Restate word for word every line from the one containing "لجنة الدستور" to the last line of the records below.

Supplied entries>
* * * * * * * * *

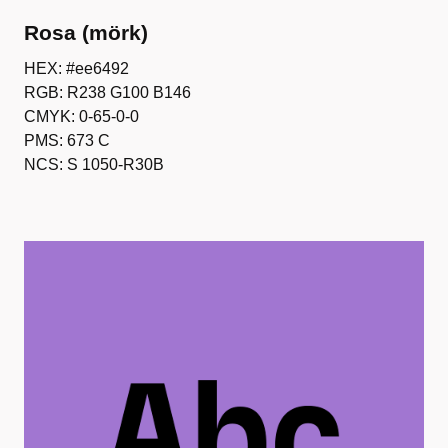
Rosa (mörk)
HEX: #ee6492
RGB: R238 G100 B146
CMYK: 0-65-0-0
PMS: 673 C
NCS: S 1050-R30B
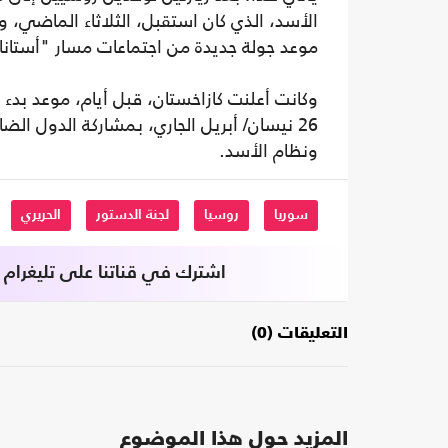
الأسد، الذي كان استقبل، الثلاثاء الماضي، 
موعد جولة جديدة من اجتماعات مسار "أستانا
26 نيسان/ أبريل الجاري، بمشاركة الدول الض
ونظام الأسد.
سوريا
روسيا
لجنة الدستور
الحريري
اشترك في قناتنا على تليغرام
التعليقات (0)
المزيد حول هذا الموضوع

* * * * * * * * *

Written response>
لجنة الدستور
الحريري
اشترك في قناتنا على تليغرام
التعليقات (0)
المزيد حول هذا الموضوع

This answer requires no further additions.